Home Health Policy & Claims Processing Changes.
A number of Change Requests were issued by CMS on several home health policy and claims processing issues. These changes were effective January 1, 2015.
Following is a summary of those Change Requests as a reminder to you:
Change Request 8699 – Preventing Duplicate Payments When Overlapping Inpatient and Home Health Claims Are Received Out of Sequence
This Change Request improves safeguards to prevent payment of home health services when a beneficiary is an inpatient of a hospital or skilled nursing facility.
CMS has directed MACs to implement edits that will prevent home health claims from processing with dates of service overlapping an inpatient stay. The Change Request indicates that if a home health PPS claim is received, and CWF finds dates of service on the home health claim that falls within the dates of an inpatient, SNF or swing bed claim (not including dates of admission and discharge and dates of any leave of absence), Medicare systems will reject the home health claim. The home health agency may submit a new claim removing any dates of services within the inpatient stay there were billed in error.
If the home health PPS claims is received first and the inpatient hospital, SNF or swing bed claims is received later, but contains dates of service duplicating dates of service in the home health episode period, Medicare systems will adjust the previously paid home health claim to non-cover the duplicated dates of service.
Click here to review CR 8699 in its entirety.
Change Request 8710 – Preventing Payment on Requests for Anticipated Payment (RAPs) When Home Health Beneficiaries are Enrolled in Medicare Advantage (MA) Plans
This Change Request modifies the Original Medicare systems to ensure RAPs with “From” dates falling within Medicare Advantage (MA) enrollment periods are processed bur are paid at zero percent. This allows the final claim to be received and rejected appropriately.
In addition, the change request adds remittance advice coding to zero-paid RAPs processed in Medicare Secondary Payer situations in order to distinguish between the two.

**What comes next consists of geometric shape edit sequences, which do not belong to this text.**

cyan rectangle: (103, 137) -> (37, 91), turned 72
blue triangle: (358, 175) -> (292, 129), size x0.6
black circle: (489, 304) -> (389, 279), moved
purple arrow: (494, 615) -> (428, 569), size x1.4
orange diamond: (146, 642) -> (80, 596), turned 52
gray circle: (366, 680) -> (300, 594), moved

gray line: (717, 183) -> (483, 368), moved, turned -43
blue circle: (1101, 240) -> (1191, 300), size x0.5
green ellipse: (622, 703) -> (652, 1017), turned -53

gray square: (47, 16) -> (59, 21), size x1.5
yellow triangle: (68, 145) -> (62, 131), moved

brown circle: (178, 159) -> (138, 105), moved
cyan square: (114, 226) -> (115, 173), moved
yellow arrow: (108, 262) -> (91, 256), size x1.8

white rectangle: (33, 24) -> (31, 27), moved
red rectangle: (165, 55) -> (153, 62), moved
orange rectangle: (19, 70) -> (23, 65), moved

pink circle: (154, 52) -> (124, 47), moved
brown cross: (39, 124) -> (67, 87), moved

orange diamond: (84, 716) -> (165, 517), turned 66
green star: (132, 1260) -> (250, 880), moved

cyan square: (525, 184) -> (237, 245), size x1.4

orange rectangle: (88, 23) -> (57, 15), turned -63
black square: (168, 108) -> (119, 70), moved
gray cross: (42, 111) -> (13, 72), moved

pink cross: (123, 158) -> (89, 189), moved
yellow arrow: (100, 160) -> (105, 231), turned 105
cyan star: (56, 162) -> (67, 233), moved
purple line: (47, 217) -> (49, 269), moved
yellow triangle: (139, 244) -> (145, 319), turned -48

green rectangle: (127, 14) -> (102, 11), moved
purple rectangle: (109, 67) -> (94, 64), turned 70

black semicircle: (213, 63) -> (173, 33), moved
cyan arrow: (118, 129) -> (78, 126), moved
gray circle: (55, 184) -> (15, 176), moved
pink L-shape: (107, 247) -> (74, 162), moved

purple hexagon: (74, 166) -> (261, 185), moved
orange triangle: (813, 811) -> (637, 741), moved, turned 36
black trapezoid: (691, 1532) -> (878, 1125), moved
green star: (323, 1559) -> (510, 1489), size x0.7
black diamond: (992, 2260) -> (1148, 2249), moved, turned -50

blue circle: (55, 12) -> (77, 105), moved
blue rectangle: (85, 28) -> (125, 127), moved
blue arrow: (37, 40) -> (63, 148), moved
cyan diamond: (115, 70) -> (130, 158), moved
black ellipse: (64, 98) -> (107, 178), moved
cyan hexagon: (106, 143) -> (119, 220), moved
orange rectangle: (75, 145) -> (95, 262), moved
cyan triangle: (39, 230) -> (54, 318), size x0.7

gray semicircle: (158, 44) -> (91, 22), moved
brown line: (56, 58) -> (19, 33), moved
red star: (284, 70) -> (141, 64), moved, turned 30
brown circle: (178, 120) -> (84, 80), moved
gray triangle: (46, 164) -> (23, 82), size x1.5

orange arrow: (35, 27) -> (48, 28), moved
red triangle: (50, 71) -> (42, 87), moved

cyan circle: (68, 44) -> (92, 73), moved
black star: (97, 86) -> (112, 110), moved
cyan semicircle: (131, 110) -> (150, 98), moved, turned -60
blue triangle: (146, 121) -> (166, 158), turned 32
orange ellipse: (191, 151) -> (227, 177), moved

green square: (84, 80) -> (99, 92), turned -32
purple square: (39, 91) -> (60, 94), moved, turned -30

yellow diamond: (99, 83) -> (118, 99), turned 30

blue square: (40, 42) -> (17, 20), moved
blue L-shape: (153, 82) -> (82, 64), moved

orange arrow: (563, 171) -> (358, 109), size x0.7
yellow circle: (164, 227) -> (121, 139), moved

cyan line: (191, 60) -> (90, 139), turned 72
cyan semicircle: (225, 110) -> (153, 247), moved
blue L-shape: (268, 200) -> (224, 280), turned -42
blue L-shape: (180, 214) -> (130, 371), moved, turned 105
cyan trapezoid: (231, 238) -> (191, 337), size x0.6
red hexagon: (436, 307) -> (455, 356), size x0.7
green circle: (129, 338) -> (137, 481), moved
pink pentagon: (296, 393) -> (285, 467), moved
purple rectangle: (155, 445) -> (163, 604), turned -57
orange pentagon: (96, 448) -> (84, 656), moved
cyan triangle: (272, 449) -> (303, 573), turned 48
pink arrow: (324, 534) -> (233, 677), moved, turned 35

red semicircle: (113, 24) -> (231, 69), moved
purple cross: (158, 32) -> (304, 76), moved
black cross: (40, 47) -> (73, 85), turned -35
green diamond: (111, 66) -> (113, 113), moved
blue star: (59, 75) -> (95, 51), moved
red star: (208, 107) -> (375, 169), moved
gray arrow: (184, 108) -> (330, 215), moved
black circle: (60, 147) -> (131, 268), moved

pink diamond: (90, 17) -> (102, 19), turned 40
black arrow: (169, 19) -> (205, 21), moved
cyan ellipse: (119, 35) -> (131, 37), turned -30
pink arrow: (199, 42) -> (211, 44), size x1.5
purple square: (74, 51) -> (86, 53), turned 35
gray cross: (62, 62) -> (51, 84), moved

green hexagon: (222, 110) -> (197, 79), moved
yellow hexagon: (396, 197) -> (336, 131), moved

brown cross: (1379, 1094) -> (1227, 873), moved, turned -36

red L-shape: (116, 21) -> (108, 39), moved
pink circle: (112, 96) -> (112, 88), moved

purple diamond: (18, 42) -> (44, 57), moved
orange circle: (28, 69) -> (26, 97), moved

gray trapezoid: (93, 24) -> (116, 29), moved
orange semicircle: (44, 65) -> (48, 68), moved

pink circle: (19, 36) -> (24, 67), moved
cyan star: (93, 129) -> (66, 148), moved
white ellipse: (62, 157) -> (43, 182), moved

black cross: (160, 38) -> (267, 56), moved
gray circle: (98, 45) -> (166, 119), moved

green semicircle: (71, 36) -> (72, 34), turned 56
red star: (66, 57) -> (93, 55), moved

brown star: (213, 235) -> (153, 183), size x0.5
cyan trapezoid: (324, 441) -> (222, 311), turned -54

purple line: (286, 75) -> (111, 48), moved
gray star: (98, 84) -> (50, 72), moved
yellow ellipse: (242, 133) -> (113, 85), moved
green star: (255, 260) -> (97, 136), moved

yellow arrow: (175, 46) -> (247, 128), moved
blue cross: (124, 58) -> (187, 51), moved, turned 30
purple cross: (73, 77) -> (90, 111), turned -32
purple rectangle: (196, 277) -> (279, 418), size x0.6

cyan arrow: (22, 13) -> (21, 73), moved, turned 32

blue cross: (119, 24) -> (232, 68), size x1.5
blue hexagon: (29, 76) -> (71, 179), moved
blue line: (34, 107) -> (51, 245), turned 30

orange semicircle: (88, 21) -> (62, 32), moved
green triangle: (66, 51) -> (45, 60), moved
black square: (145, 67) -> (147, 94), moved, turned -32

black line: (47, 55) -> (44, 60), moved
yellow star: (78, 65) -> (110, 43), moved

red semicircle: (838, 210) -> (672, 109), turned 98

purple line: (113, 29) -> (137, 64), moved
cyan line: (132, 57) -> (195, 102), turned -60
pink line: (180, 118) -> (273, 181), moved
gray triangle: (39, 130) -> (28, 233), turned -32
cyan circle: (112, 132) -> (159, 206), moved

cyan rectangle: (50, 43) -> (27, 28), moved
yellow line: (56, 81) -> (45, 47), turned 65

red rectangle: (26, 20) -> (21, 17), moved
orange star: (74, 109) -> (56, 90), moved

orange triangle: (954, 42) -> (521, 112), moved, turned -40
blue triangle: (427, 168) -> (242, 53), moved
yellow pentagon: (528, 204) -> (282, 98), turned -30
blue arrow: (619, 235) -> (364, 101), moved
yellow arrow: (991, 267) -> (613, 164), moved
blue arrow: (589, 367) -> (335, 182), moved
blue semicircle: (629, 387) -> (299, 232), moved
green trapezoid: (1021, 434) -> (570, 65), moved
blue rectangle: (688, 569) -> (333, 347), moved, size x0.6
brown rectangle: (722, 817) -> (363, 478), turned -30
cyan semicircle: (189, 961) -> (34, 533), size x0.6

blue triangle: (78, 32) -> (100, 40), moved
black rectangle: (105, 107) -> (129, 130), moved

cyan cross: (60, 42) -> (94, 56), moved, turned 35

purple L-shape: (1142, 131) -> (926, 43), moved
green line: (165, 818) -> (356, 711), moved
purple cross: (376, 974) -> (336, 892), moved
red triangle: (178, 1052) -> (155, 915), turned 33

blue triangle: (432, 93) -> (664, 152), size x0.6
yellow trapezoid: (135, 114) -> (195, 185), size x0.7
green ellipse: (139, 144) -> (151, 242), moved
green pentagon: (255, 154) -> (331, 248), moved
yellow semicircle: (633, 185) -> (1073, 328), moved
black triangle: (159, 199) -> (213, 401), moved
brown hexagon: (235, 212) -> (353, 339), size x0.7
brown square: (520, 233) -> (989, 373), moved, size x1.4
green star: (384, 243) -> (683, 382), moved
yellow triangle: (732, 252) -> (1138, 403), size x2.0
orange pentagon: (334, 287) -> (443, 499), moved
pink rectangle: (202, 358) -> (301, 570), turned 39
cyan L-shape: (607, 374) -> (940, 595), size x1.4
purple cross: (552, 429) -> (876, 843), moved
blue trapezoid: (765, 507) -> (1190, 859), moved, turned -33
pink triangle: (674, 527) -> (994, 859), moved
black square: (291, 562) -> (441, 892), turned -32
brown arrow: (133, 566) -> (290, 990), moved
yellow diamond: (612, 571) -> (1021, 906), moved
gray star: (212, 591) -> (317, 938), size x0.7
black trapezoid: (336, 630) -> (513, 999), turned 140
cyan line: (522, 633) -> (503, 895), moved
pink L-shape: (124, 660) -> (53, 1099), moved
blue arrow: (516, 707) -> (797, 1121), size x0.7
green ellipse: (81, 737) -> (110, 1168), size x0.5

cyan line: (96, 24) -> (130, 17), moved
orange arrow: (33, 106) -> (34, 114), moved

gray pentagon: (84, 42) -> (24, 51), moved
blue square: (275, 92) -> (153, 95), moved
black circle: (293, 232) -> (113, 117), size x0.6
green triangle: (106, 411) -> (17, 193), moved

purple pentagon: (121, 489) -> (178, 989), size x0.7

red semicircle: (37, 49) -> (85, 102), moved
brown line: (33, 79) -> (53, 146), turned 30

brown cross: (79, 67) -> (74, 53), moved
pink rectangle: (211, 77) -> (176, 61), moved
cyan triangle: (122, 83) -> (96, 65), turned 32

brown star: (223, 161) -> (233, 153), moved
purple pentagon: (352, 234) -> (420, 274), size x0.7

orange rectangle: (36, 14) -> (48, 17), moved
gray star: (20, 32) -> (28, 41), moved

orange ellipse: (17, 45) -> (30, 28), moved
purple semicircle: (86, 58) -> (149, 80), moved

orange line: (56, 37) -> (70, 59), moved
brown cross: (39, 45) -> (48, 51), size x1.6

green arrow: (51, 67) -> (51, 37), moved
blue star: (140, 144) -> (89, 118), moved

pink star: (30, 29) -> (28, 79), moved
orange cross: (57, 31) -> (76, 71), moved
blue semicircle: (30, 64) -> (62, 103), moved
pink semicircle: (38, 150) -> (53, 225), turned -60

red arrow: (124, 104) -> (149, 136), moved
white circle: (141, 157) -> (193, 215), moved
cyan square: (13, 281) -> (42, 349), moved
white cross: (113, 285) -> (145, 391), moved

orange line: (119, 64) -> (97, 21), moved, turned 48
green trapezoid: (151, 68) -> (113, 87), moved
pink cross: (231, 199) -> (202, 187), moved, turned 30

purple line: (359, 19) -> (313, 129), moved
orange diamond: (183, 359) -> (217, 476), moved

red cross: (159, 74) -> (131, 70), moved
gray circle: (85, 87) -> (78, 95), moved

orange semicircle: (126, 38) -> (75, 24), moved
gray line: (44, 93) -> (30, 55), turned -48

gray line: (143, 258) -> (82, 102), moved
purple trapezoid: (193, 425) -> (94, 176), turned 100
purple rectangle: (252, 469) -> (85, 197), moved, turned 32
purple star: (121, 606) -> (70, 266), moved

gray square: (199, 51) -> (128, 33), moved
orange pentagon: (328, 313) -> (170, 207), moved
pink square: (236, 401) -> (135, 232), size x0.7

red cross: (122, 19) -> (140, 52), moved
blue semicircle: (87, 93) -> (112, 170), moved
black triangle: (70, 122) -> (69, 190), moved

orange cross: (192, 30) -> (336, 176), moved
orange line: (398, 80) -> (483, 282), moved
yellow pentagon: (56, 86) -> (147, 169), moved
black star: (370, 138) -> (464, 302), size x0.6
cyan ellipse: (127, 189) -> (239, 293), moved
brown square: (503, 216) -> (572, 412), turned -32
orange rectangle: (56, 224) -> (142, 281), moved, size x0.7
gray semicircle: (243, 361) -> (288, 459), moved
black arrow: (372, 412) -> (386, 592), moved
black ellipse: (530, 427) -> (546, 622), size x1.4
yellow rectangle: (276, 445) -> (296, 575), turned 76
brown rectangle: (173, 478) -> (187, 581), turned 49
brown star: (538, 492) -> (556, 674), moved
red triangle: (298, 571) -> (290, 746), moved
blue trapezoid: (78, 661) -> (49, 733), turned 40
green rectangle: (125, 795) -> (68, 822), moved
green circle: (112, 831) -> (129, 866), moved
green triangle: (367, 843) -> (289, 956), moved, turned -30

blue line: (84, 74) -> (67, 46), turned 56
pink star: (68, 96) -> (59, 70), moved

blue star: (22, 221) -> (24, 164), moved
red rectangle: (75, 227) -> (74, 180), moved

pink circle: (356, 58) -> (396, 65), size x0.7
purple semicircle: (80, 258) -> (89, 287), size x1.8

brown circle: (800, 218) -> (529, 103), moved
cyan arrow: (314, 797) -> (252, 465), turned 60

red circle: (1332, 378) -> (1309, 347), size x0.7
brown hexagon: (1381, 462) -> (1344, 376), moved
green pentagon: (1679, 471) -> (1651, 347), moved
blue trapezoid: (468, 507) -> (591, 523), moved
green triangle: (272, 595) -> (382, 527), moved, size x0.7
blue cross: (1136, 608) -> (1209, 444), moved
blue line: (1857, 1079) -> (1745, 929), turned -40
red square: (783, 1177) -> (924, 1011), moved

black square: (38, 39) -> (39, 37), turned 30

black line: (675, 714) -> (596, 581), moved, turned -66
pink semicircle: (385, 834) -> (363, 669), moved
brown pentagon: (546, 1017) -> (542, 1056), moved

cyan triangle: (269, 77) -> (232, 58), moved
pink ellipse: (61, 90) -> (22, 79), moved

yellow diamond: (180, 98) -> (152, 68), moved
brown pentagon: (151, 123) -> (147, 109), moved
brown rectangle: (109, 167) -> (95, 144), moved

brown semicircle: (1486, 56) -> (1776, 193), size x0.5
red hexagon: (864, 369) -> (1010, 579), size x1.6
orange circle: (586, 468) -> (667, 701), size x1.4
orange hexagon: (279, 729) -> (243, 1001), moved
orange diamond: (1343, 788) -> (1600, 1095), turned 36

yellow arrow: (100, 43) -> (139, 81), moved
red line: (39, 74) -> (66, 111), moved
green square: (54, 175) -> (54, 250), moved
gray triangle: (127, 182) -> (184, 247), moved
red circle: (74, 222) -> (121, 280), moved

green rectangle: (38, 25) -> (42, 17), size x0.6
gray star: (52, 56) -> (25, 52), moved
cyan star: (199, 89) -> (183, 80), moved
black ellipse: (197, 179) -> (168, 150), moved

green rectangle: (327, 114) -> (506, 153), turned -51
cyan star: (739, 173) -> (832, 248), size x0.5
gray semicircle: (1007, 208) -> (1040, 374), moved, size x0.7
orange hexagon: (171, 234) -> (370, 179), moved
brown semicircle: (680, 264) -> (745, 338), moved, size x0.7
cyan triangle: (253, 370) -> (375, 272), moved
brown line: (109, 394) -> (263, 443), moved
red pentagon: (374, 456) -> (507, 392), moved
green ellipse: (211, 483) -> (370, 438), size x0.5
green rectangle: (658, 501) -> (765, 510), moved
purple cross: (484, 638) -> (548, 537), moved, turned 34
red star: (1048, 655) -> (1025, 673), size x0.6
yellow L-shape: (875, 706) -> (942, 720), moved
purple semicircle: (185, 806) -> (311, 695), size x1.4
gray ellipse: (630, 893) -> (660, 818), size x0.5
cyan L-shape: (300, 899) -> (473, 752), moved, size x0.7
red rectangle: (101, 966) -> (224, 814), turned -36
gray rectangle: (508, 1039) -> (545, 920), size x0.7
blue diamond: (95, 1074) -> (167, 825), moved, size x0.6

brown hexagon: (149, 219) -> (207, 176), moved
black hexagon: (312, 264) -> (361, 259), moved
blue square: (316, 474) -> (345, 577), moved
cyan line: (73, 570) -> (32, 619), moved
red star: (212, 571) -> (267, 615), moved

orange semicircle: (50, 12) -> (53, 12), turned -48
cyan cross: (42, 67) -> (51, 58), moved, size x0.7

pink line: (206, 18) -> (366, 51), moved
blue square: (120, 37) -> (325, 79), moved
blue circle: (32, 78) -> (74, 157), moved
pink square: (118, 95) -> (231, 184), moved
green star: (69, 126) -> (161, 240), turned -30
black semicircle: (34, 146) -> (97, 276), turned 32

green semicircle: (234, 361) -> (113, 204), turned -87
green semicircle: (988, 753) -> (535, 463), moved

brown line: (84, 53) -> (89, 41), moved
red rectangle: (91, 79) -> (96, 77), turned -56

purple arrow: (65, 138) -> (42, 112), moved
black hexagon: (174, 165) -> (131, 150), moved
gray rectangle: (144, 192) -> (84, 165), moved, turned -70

Click here to review CR 8710 in its entirety.
Change Request 8813 – Diagnosis Reporting on Home Health Claims
This Change Request adds editing for principal diagnoses that are not appropriate for reporting on the home health claim. MACs will return to provider (RTP) home health claims receiving the “Manifestation code as principal diagnosis” edit. This serves to ensure greater compliance of coding guidelines for primary diagnosis codes.
The principal diagnosis reported on the home health claim should be the ICD-9-CM code that is most related to the current home health plan of care. Home health agencies should not submit manifestation codes as the primary diagnosis.